### Assignment
Your task is to repeat the entries exactly. Leave the pictures out.

[Page-level text extractions]

══════════

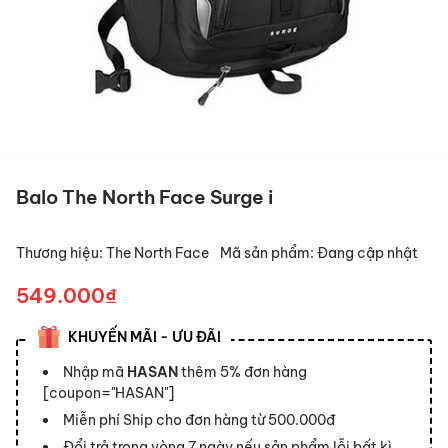
Balo The North Face Surge i
Thương hiệu:
The North Face
Mã sản phẩm:
Đang cập nhật
549.000₫
KHUYẾN MÃI - ƯU ĐÃI
Nhập mã
HASAN
thêm 5% đơn hàng
[coupon="HASAN"]
Miễn phí Ship cho đơn hàng từ 500.000đ
Đổi trả trong vòng 7 ngày nếu sản phẩm lỗi bất kì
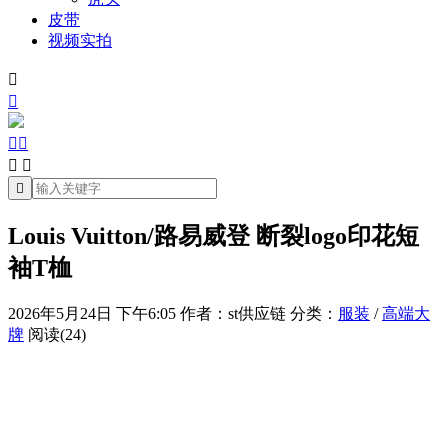
皮带
视频实拍







Louis Vuitton/路易威登 断裂logo印花短
袖T桖
2026年5月24日 下午6:05
作者：st供应链
分类：
服装
/
高端大
牌
阅读(24)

══════════

### Task result
Balo The North Face Surge i
Thương hiệu:
The North Face
Mã sản phẩm:
Đang cập nhật
549.000₫
KHUYẾN MÃI - ƯU ĐÃI
Nhập mã
HASAN
thêm 5% đơn hàng
[coupon="HASAN"]
Miễn phí Ship cho đơn hàng từ 500.000đ
Đổi trả trong vòng 7 ngày nếu sản phẩm lỗi bất kì
皮带
视频实拍







Louis Vuitton/路易威登 断裂logo印花短
袖T桖
2026年5月24日 下午6:05
作者：st供应链
分类：
服装
/
高端大
牌
阅读(24)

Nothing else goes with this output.